The cost of eventual consistency

Amazon recently announced a set of new features (consistent read, conditional put and delete). You can read Werner’s and Jeff Barr’s post to learn more about the details of the features. On the surface, it seems like just another set of incremental features, but it is actually quite significant from a system design perspective. The CAP theorem states that a system can only attain two out of three properties: Consistency, Availability and Partition tolerance. In the past, Amazon has been preaching the eventual consistency model, where they give up consistency (C in CAP) in favor of availability (A in CAP ) and partition tolerance  (P in CAP). The new features are actually on a different design point than all their offerings in the past, i.e., giving up availability in favor of consistency and partition tolerance.

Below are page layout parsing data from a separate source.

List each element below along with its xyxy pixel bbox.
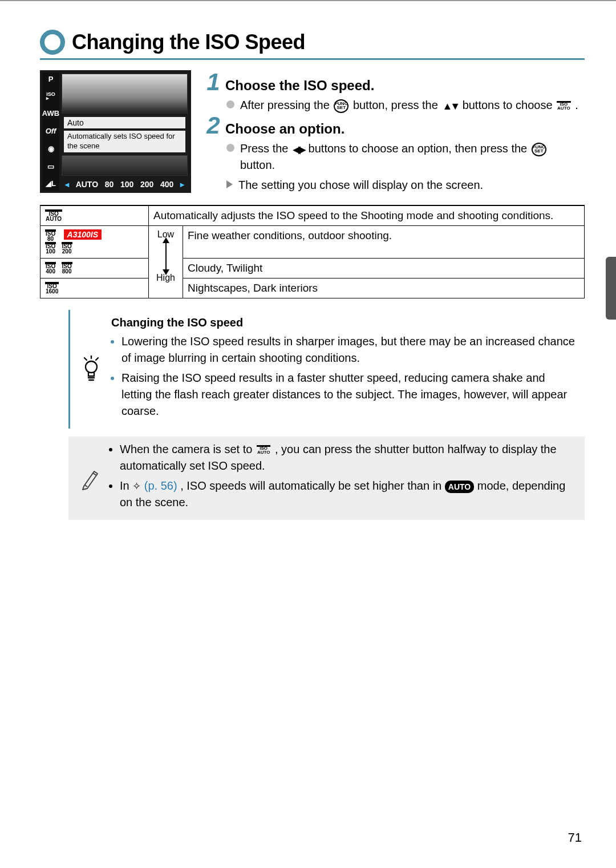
iso-auto-icon: ISOAUTO [257,445,271,455]
iso-opt-200: 200 [140,180,153,189]
camera-selected-label: Auto [64,117,185,128]
iso-opt-100: 100 [120,180,133,189]
page-reference[interactable]: (p. 56) [144,479,177,492]
sidebar-size: ◢L [46,179,56,188]
heading-text: Changing the ISO Speed [72,30,305,54]
tip-item: Lowering the ISO speed results in sharpe… [121,333,577,366]
tip-item: When the camera is set to ISOAUTO , you … [120,441,577,474]
iso-description-table: ISOAUTO Automatically adjusts the ISO sp… [40,205,585,298]
page-number: 71 [568,830,582,845]
text: Press the [240,142,291,155]
camera-selected-desc: Automatically sets ISO speed for the sce… [64,131,185,152]
text: button. [240,159,275,171]
text: When the camera is set to [120,443,256,455]
step-number: 1 [204,72,223,92]
iso-1600-icon: ISO1600 [45,282,59,294]
bullet-icon [226,100,234,108]
tip-title: Changing the ISO speed [111,314,577,331]
text: . [575,99,578,111]
func-set-button-icon: FUNCSET [334,99,348,113]
table-row-high: ISO1600 Nightscapes, Dark interiors [40,278,585,298]
result-arrow-icon [226,180,233,188]
iso-800-icon: ISO800 [62,262,72,274]
model-badge: A3100IS [64,229,102,240]
table-row-low: ISO80 A3100IS ISO100 ISO200 Low High Fin… [40,226,585,259]
lightbulb-icon [77,314,106,423]
text: button, press the [353,99,441,111]
tip-item: Raising the ISO speed results in a faste… [121,370,577,419]
tip-item: In ✧ (p. 56) , ISO speeds will automatic… [120,478,577,511]
sidebar-iso: ISO▸ [46,92,55,100]
camera-scene-strip [62,155,188,176]
iso-auto-icon: ISOAUTO [557,101,571,111]
text: , ISO speeds will automatically be set h… [180,479,445,492]
step-2-result: The setting you chose will display on th… [226,177,585,193]
cell-desc: Nightscapes, Dark interiors [183,278,585,298]
left-right-arrows-icon: ◀▶ [293,142,304,157]
sidebar-mode: P [48,75,54,84]
svg-line-1 [84,358,87,360]
text: The setting you chose will display on th… [238,177,483,193]
tip-box-idea: Changing the ISO speed Lowering the ISO … [68,310,585,429]
step-number: 2 [204,116,223,135]
low-light-mode-icon: ✧ [132,481,141,492]
func-set-button-icon: FUNCSET [532,143,546,156]
up-down-arrows-icon: ▲▼ [442,99,458,114]
svg-line-6 [93,473,96,475]
svg-line-7 [85,485,87,487]
text: buttons to choose an option, then press … [309,142,530,155]
text: In [120,479,132,492]
sidebar-awb: AWB [42,109,59,118]
iso-opt-400: 400 [160,180,173,189]
iso-200-icon: ISO200 [62,242,72,254]
step-title: Choose the ISO speed. [225,78,374,94]
iso-400-icon: ISO400 [45,262,56,274]
step-2-instruction: Press the ◀▶ buttons to choose an option… [226,140,585,173]
svg-point-3 [86,361,97,373]
text: buttons to choose [463,99,556,111]
table-row-mid: ISO400 ISO800 Cloudy, Twilight [40,259,585,278]
camera-preview-image [62,74,188,114]
sidebar-meter: ◉ [48,144,54,154]
tip-box-note: When the camera is set to ISOAUTO , you … [68,437,585,520]
pencil-icon [75,441,104,514]
svg-line-2 [96,358,98,360]
iso-opt-80: 80 [105,180,114,189]
iso-opt-auto: AUTO [76,180,98,189]
auto-mode-icon: AUTO [445,481,474,493]
iso-80-icon: ISO80 [45,229,56,241]
cell-desc: Cloudy, Twilight [183,259,585,278]
section-heading: Changing the ISO Speed [40,30,585,60]
heading-bullet-icon [40,30,65,55]
iso-100-icon: ISO100 [45,242,56,254]
cell-desc: Automatically adjusts the ISO speed to t… [149,205,585,226]
iso-auto-icon: ISOAUTO [45,209,62,221]
camera-screenshot: P ISO▸ AWB Off ◉ ▭ ◢L Auto Automatically… [40,70,191,193]
chapter-tab [606,257,616,320]
step-2: 2 Choose an option. [204,116,585,137]
step-1: 1 Choose the ISO speed. [204,72,585,94]
text: After pressing the [240,99,333,111]
bullet-icon [226,144,234,152]
cell-desc: Fine weather conditions, outdoor shootin… [183,226,585,259]
sidebar-off: Off [46,127,56,136]
sidebar-drive: ▭ [47,162,54,171]
camera-sidebar: P ISO▸ AWB Off ◉ ▭ ◢L [42,72,59,191]
step-title: Choose an option. [225,121,345,137]
scale-arrow-icon [165,242,167,271]
table-row-auto: ISOAUTO Automatically adjusts the ISO sp… [40,205,585,226]
camera-iso-values: ◂ AUTO 80 100 200 400 ▸ [62,178,188,191]
step-1-instruction: After pressing the FUNCSET button, press… [226,97,585,114]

Since the features are at a totally different design point, they may have a very different performance characteristic. Werner, in his post, states that Consistent Read has “Higher read latency” and “Lower read throughput”. To see how different, we run a set of experiments in EC2. The results: there are no differences, both in terms of latency and throughput, that we could perceive. For details on our experiments, read on.


Single thread

We run several experiments to understand the latency differences. First, we run GetAttribute (both with and without consistency read) and PutAttribute (both with and without conditional put) on a single item and a single attribute sequentially in a single thread for 1,000 times, and then measure the average latency. For conditional PutAttribute, we first read the previous value and use it as a condition, then randomly generate a new value for the put request. The time reported for PutAttribute is only for the PutAttribute API call, which does not include the time to read the previous value. The average latency is:

GetAttribute                                                22ms
GetAttribute with ConsistentRead     23ms
PutAttribute                                                110ms
PutAttribute Conditional                       118ms

The time difference between the two versions of GetAttribute and PutAttribute are small enough that they are essentially the same. Over many runs of the experiment, we have seen many cases where a consistent read GetAttribute or a conditional PutAttribute takes few milli-seconds longer.

Multiple threads

Accessing a single attribute sequentially, as in the last experiment, is far from stressing SimpleDB. We also run a set of experiments to see what happens when there are multiple parallel GetAttribute and PutAttribute. We use multiple threads on a m1.small EC2 instance and we vary the number of threads to increase the level of parallelism.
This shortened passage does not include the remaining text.